Mr Jarrett has said teaching children in bubbles ‘is what is recommended’.
It means that each year group, made up of two classes of 30 pupils, will be split into four bubbles, each with 15 children, an experienced staff member and a teaching assistant.
Children and staff will stay in their bubbles all day, including at break and lunch times.
“I can only be honest with my parents and say it is not possible to social distance,” said Mr Jarrett. “We will do our best to keep them apart, and we’ll do our best to keep the bubbles.”
As well as writing to parents to explain that the school ‘cannot practically socially distance children’ he also took the parents on a virtual tour via video.

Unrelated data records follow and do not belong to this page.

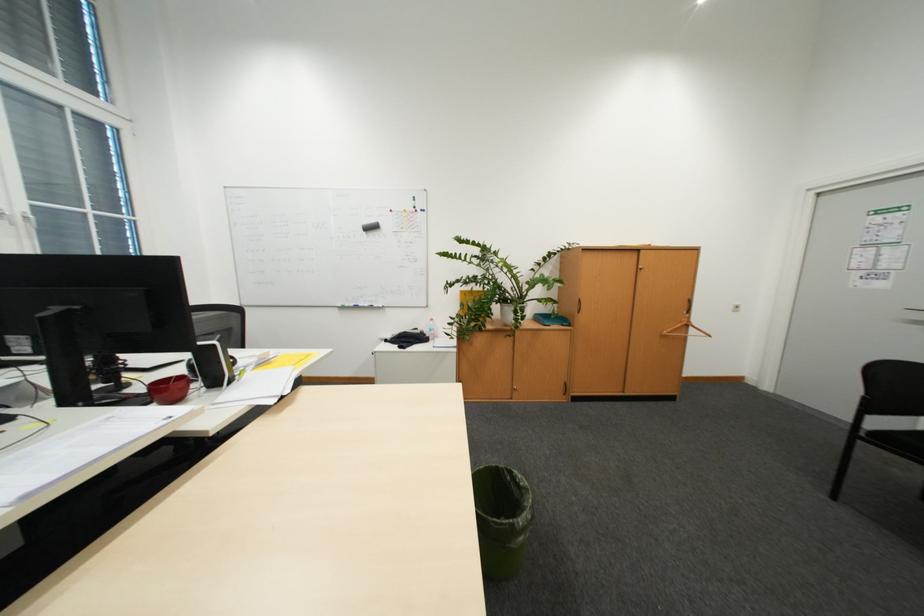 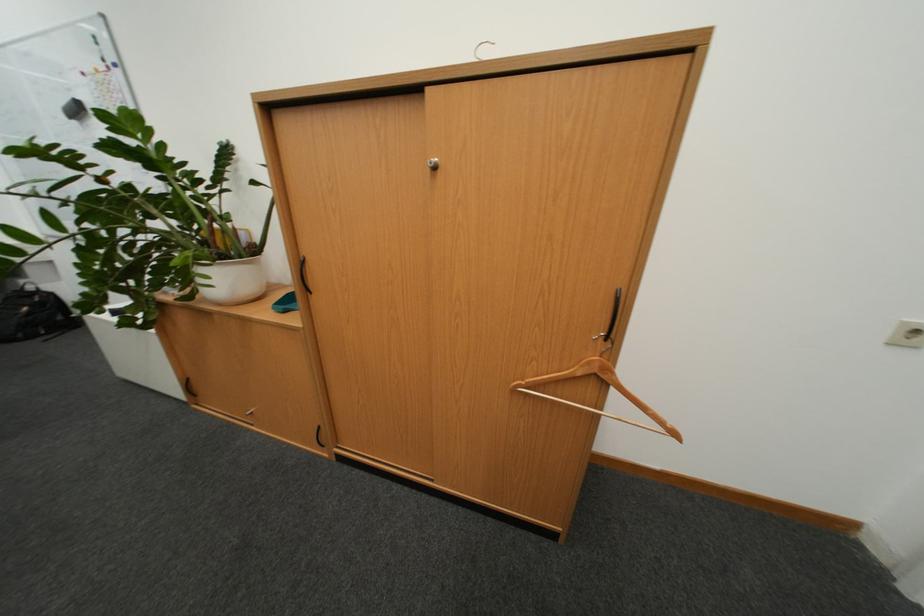 What movement of the cameraman would produce the second image?

The cameraman walked toward right, forward. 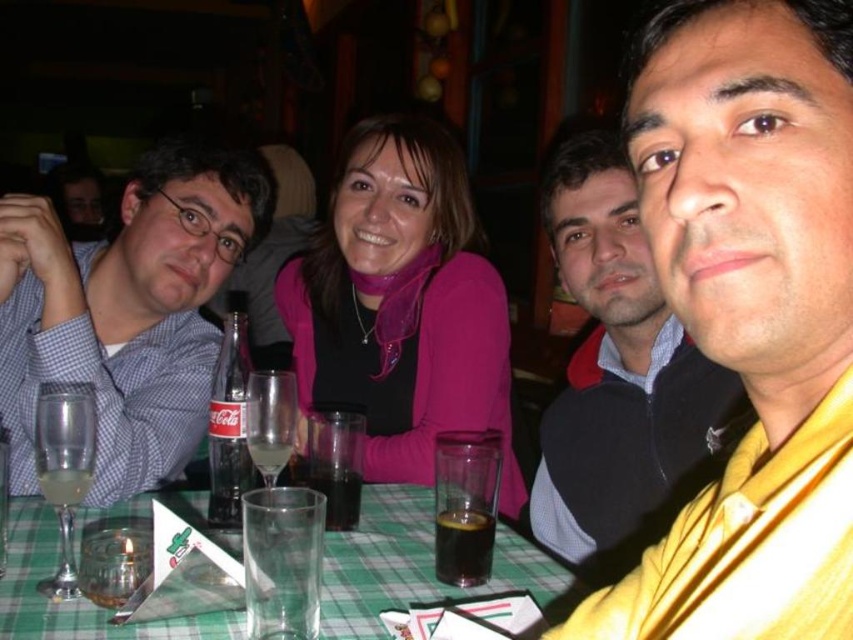 Between green checkered tablecloth at lower center and clear glass coca-cola at center, which one has less height?

Standing shorter between the two is green checkered tablecloth at lower center.

Is green checkered tablecloth at lower center taller than clear glass coca-cola at center?

Incorrect, green checkered tablecloth at lower center's height is not larger of clear glass coca-cola at center's.

Is point (413, 573) closer to camera compared to point (264, 445)?

Yes, it is in front of point (264, 445).

Where is `green checkered tablecloth at lower center`? This screenshot has width=853, height=640. green checkered tablecloth at lower center is located at coordinates (412, 564).

Does point (190, 173) come in front of point (83, 492)?

No, it is behind (83, 492).

At what (x,y) coordinates should I click in order to perform the action: click on matte blue shirt at left. Please return your answer as a coordinate pair (x, y). The width and height of the screenshot is (853, 640). Looking at the image, I should click on (126, 310).

Does pink matte scarf at center have a greater width compared to yellow fabric at right?

Yes.

What do you see at coordinates (402, 305) in the screenshot? I see `pink matte scarf at center` at bounding box center [402, 305].

Who is more distant from viewer, [503,417] or [692,488]?

The point [503,417] is behind.

At what (x,y) coordinates should I click in order to perform the action: click on pink matte scarf at center. Please return your answer as a coordinate pair (x, y). The width and height of the screenshot is (853, 640). Looking at the image, I should click on (402, 305).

“I’ve said quite clearly that it’s the parents’ choice,” he said. “If you feel after seeing this film that you are happy with your child to come back to school, after listening to me, then this is your choice. We will not penalise you if you do not send your children back.”
Mr Jarrett said only about 50 per cent of the school’s families have confirmed they will send their children to school on June 1, which reduces each bubble of 15 by half. “Then we can social distance,” he said.
Mr Jarrett has also had to discuss the safety of increased pupil numbers with his staff.
He said: “We have consulted with staff, they’ve seen the risk assessments, they’ve seen the bits of paper, and no one has said they’re worried. That said, I know they are.”
Although Mr Jarrett says he does ‘worry about children’s education’ he is not convinced the Government’s decision is the right one and expressed his concerns in a letter to MP Theresa May.
He added he feels the year groups picked were ‘wrong’ and that older children should be going back.
He says trying to ensure the younger children stay apart is ‘going to be like herding kittens until children get used to what they can and can’t do’.
Another headteacher – Dave Rooney at Lowbrook Academy – also raised concerns about the return in the Advertiser earlier this month.
At the time, Education Secretary Gavin Williamson said: “Nothing can replace being in the classroom, which is why I want to get children back to school as soon as it is safe.
“The latest scientific advice indicates it will be safe for more children to return from June 1, but we will continue to limit the overall numbers in school.”
The Prime Minister has said the Government should be in a position to begin the phased re-opening of schools from Monday.
This means allowing schools to welcome back children in early years settings, reception classes, and years one and six.
“Today I can announce that it is our intention to go ahead with that, as planned, on June 1,” he said at a coronavirus briefing on Sunday.
“We then intend from June 15 for secondary schools to provide some contact for year 10 and year 12 students to help them prepare for exams next year, with up to a quarter of these students in at any point.”
Mr Johnson acknowledged that a June 1 opening would not be possible for all schools.
“The Government will continue to support and work with the sector to ensure that any schools experiencing difficulties are able to open more widely as soon as possible,” he said.
The final decision to open educational settings more widely on June 1 will be taken as part of the formal review into lockdown measures, required by law to be undertaken by today (Thursday).